The hedgelayer: ‘There’s nothing better than seeing a nicely laid hedge’

Tessa Waugh meets Tina Bath, who’s been laying hedges in Somerset for 32 years.

hedgelayer
(Image credit: ©Richard Cannon/Country Life Picture Library)

‘There’s nothing better than seeing a nicely laid hedge,’ declares Tina Bath, who’s been laying hedges in Somerset for 32 years. Although Miss Bath had various unskilled jobs when she was young, she didn’t know what she wanted to do until she helped a friend of her father’s to lay a hedge at home.

She enjoyed it so much that she enrolled on a course at the Wrington and Burrington Hedging Society, one of the oldest in the country. ‘The society holds five-week training courses at the beginning of each year and, at the end, everyone is entered into a competition.
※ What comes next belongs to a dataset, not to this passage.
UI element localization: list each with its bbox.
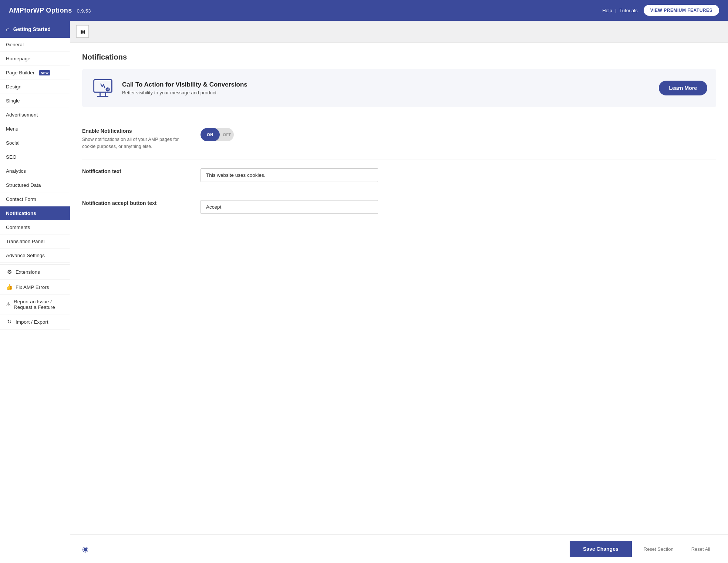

I was the only woman on the course with 14 men and I won,’ she notes with a chuckle.

Nowadays, Miss Bath works as a hedgelayer from September until the end of April, switching to dry-stone walling in the summer months. ‘It keeps me fit and I love being out in the fresh air,’ she enthuses.

Tina Bath working on hedge near Cheddar in Somerset. ©Richard Cannon/Country Life Picture Library
(Image credit: ©Richard Cannon/Country Life Picture Library)

During her lifetime, there’s been something of a renaissance in hedgelaying. Beyond their practical function as a stock-proof boundary, hedges are now valued as an important habitat for wildlife and Government grants have encouraged landowners to maintain their hedges in the traditional way.

‘There’s a whole food chain contained in a hedge: songbirds, midges and endangered species such as dormice and horseshoe bats, honeysuckle and dog rose,’ explains Miss Bath. ‘That’s what gives me the most satisfaction – knowing that what I do will rejuvenate a hedgerow for the future.’